HOW TO COMPLETE THIS TASK ▸
Every line of the listing belongs in your answer exactly as written; the images do not.

THE DATA ▸
========================================

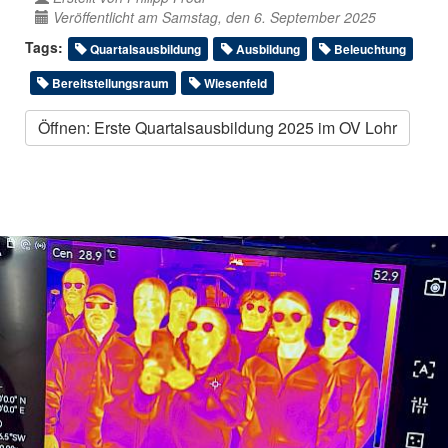
Veröffentlicht am Samstag, den 6. September 2025
Tags:
Quartalsausbildung
Ausbildung
Beleuchtung
Bereitstellungsraum
Wiesenfeld
Öffnen: Erste Quartalsausbildung 2025 im OV Lohr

========================================

SOLUTION TO THIS PROBLEM ▸
Veröffentlicht am Samstag, den 6. September 2025
Tags:
Quartalsausbildung
Ausbildung
Beleuchtung
Bereitstellungsraum
Wiesenfeld
Öffnen: Erste Quartalsausbildung 2025 im OV Lohr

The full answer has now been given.